Arici M Kaan, Tuncbag Nurcan
Graduate School of Informatics, Middle East Technical University, Ankara, Turkey.
Foot and Mouth Diseases Institute, Ministry of Agriculture and Forestry, Ankara, Turkey.
Front Mol Biosci. 2021 Oct 5;8:666705. doi: 10.3389/fmolb.2021.666705. eCollection 2021.

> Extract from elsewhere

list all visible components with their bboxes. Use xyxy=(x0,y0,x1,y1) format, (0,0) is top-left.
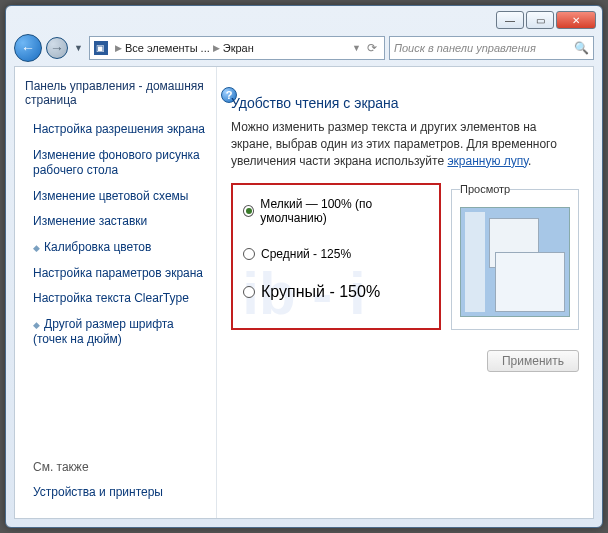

Beyond the list of molecules, there is a necessity to collectively consider multiple sets of omic data and to reconstruct the connections between the molecules. Especially, pathway reconstruction is crucial to understanding disease biology because abnormal cellular signaling may be pathological. The main challenge is how to integrate the data together in an accurate way. In this study, we aim to comparatively analyze the performance of a set of network reconstruction algorithms on multiple reference interactomes. We first explored several human protein interactomes, including PathwayCommons, OmniPath, HIPPIE, iRefWeb, STRING, and ConsensusPathDB. The comparison is based on the coverage of each interactome in terms of cancer driver proteins, structural information of protein interactions, and the bias toward well-studied proteins. We next used these interactomes to evaluate the performance of network reconstruction algorithms including all-pair shortest path, heat diffusion with flux, personalized PageRank with flux, and prize-collecting Steiner forest (PCSF) approaches. Each approach has its own merits and weaknesses. Among them, PCSF had the most balanced performance in terms of precision and recall scores when 28 pathways from NetPath were reconstructed using the listed algorithms. Additionally, the reference interactome affects the performance of the network reconstruction approaches. The coverage and disease- or tissue-specificity of each interactome may vary, which may result in differences in the reconstructed networks.
除了分子列表之外,有必要综合考虑多组组学数据,并重建分子之间的联系。特别是,通路重建对于理解疾病生物学至关重要,因为异常的细胞信号传导可能是病理性的。主要挑战在于如何以准确的方式将数据整合在一起。在本研究中,我们旨在比较一组网络重建算法在多个参考相互作用组上的性能。我们首先探索了几种人类蛋白质相互作用组,包括PathwayCommons、OmniPath、HIPPIE、iRefWeb、STRING和ConsensusPathDB。比较基于每个相互作用组在癌症驱动蛋白覆盖范围、蛋白质相互作用的结构信息以及对研究充分的蛋白质的偏向性方面的表现。接下来,我们使用这些相互作用组来评估网络重建算法的性能,包括所有对最短路径、带通量的热扩散、带通量的个性化PageRank以及收集奖品的斯坦纳森林(PCSF)方法。每种方法都有其优缺点。其中,当使用列出的算法重建NetPath中的28条通路时,PCSF在精确率和召回率得分方面表现最为平衡。此外,参考相互作用组会影响网络重建方法的性能。每个相互作用组的覆盖范围以及疾病或组织特异性可能会有所不同,这可能导致重建网络的差异。